They have 1000s of concurrent transactions on that table for different credit holders. Locking the whole table every time means everyone is stalled, even though you only want transactions for a single credit holder to be serialised, not every single mutation of that table.

1 comments

I thought the same thing as the parent post, assuming you have a column "account_id", can't you just do:

  select * 
    from transactions 
  where 
  account_id=$user_account_id 
  for update;
Wouldn't all rows for the particular user be locked ? Then you can check the balance, append, commit and release the lock
I think we can lock the row in the accounts table instead, e.g.

    BEGIN;
    SELECT * FROM accounts WHERE id = $account_id FOR UPDATE;
    -- select/insert/update/delete transactions
    COMMIT;
This essentially serializes all reads/writes to data that belongs to the account. Not sure if this performs better or worse than using an advisory lock.
Yes, though I'm not convinced that the whole process should be synchronous, unless it is a "hard" use case, such as an ATM withdrawal.
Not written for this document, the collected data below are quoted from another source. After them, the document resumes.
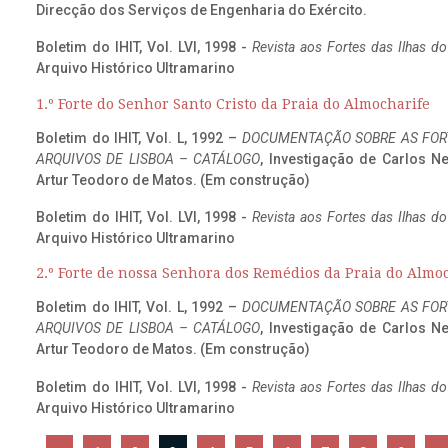
Direcção dos Serviços de Engenharia do Exército.
Boletim do IHIT, Vol. LVI, 1998 -
Revista aos Fortes das Ilhas d
Arquivo Histórico Ultramarino
1.º Forte do Senhor Santo Cristo da Praia do Almocharife
Boletim do IHIT, Vol. L, 1992 –
DOCUMENTAÇÃO SOBRE AS FORT
ARQUIVOS DE LISBOA – CATÁLOGO
, Investigação de Carlos N
Artur Teodoro de Matos. (Em construção)
Boletim do IHIT, Vol. LVI, 1998 -
Revista aos Fortes das Ilhas d
Arquivo Histórico Ultramarino
2.º Forte de nossa Senhora dos Remédios da Praia do Almo
Boletim do IHIT, Vol. L, 1992 –
DOCUMENTAÇÃO SOBRE AS FORT
ARQUIVOS DE LISBOA – CATÁLOGO
, Investigação de Carlos N
Artur Teodoro de Matos. (Em construção)
Boletim do IHIT, Vol. LVI, 1998 -
Revista aos Fortes das Ilhas d
Arquivo Histórico Ultramarino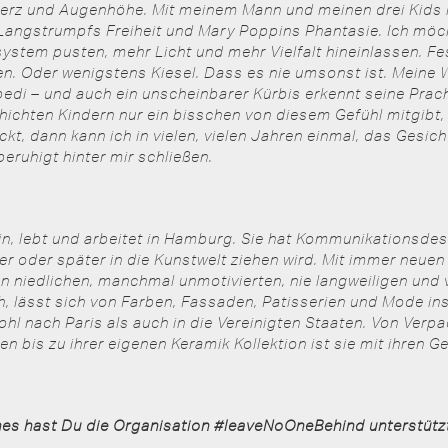
Herz und Augenhöhe. Mit meinem Mann und meinen drei Kids 
Langstrumpfs Freiheit und Mary Poppins Phantasie. Ich möc
stem pusten, mehr Licht und mehr Vielfalt hineinlassen. Fe
en. Oder wenigstens Kiesel. Dass es nie umsonst ist. Meine 
edi – und auch ein unscheinbarer Kürbis erkennt seine Prach
ichten Kindern nur ein bisschen von diesem Gefühl mitgibt, 
kt, dann kann ich in vielen, vielen Jahren einmal, das Gesicht
 beruhigt hinter mir schließen.
orin, lebt und arbeitet in Hamburg. Sie hat Kommunikationsde
er oder später in die Kunstwelt ziehen wird.
Mit immer neuen I
 von niedlichen, manchmal unmotivierten, nie langweiligen und
ch, lässt sich von Farben, Fassaden, Patisserien und Mode ins
ohl nach Paris als auch in die Vereinigten Staaten.
Von Verpa
rmen bis zu ihrer eigenen Keramik Kollektion ist sie mit ihre
es hast Du die Organisation #leaveNoOneBehind unterstütz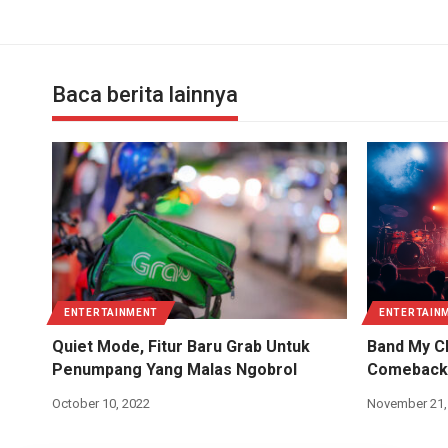
Baca berita lainnya
ENTERTAINMENT
ENTERTAIN
Quiet Mode, Fitur Baru Grab Untuk
Band My C
Penumpang Yang Malas Ngobrol
Comeback
October 10, 2022
November 21,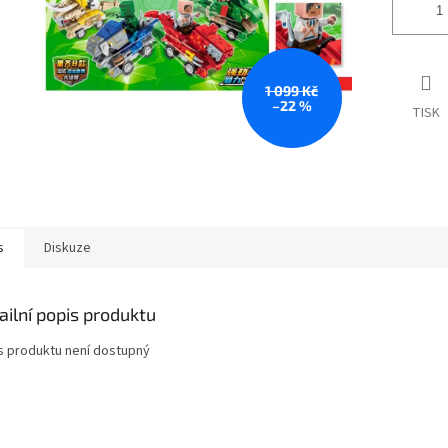
1 099 Kč
–22 %
TISK
s
Diskuze
ailní popis produktu
s produktu není dostupný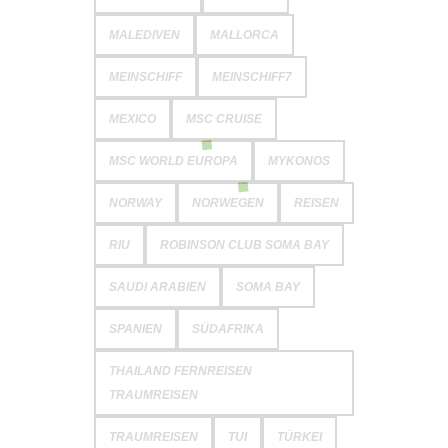
MALEDIVEN
MALLORCA
MEINSCHIFF
MEINSCHIFF7
MEXICO
MSC CRUISE
MSC WORLD EUROPA
MYKONOS
NORWAY
NORWEGEN
REISEN
RIU
ROBINSON CLUB SOMA BAY
SAUDI ARABIEN
SOMA BAY
SPANIEN
SÜDAFRIKA
THAILAND FERNREISEN
TRAUMREISEN
TRAUMREISEN
TUI
TÜRKEI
For instance, you may want to do some sanity checks, to see if the account is in a valid status, i.e "ACTIVE" and not "BLOCKED". You'll also probably want to create a corresponding credit entry to match the newly created debit. I think you are better off optimistically creating a new transaction with a "STARTING" status and then settling it asynchronous (but quickly), rolling it back to an invalid state if something goes wrong, or to "COMPLETED" if everything clears.

Technically that wouldn't prevent new INSERTs from happening between the SELECT and the COMMIT (since the locks only get applied to existing rows, they don't prevent new rows that match the condition), although the snippet should at least prevent racing with itself.
Interesting. I'm not a 100% sure how this works, but I suppose that could do it.